I know they will be far more familiar with Yank stuff, but not sure if they'd balk at the thought of rebuilding a German autobox.

Reckon you'd probably only really need 3rd gear on a 3spd auto in most muscle cars, top speed only maybe 110mph in 3rd due to gearing even then. I used to love the Hill St Blues opening scene with a line of police cars all burning rubber out of the station, smoking tyres in every gear. My mate used to reckon he had the fastest car in town until I took him out in my Cosworth years ago... but he told me about the time he tried to race a TransAm from the lights...#

I've converted plenty 500ci engines, plenty torque in them!

Simon

Hate to say it but there might be more info on an American website.. In the UK autoboxes are considered a black art but in the US many home mechanics will have a crack at rebuilding them, probably because the info on autoboxes is much more readily available, there are chain stores of autobox rebuilding firms etc... just pop into a shop any buy a rebuild kit for a gearbox. I've delved into building them myself but it's a lot of faff and there are very specific tolerances.

Simon

With the injectors you've got I'd expect optimal pressure to be between 1 bar and 1.1 bar, but the installer probably left pressure set at the Bigas standard of 1.2 bar.
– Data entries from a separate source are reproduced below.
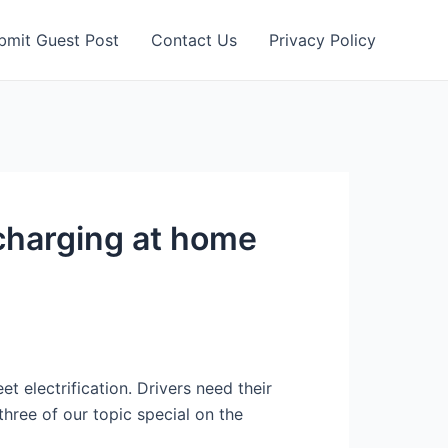
bmit Guest Post
Contact Us
Privacy Policy
charging at home
t electrification. Drivers need their
hree of our topic special on the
3mm Nozzles will flow 1.44x as much gas as 2.5 nozzles, since even V30 injectors will be working within spec at 4.5ms I would set pressure at 1..6 bar and adjust from there if necessary... but 1.6bar will work and the Bigas twin reducer will go to above that pressure.

Calibration will need a tweak anyway following fitting different LPG injectors, especially of a different type with a smaller nozzle size. If you left the old LPG injectors in place and they were working OK, fuel trims while running on LPG wouldn't be effected by changing petrol injectors - though it is possible to cause problems if fuel trims are very different when running on LPG versus running on petrol. I've never tried to look up info on specs of P38 injectors versus K series injectors, they'd have to be a fair match for petrol trims to be anything like correct when running on petrol and tbh I think they won't be that far wrong.

Simon

Yes it will mean 3mm nozzles.

In which case you could still fit Valtek type 30 rails but would need to increase reducer pressure and do a full recalibration. There are two allen sockets, one on each side of the reducer, alternate adjusting them in turn while watching pressure readings in software because you want them both to be fairly equally matched. If pressure from the individual reducers isn't well matched what happens is one reducer does all the work until it can flow no more (when you put your foot down) and then actual pressure suddenly falls to the setting of the lower pressure reducer.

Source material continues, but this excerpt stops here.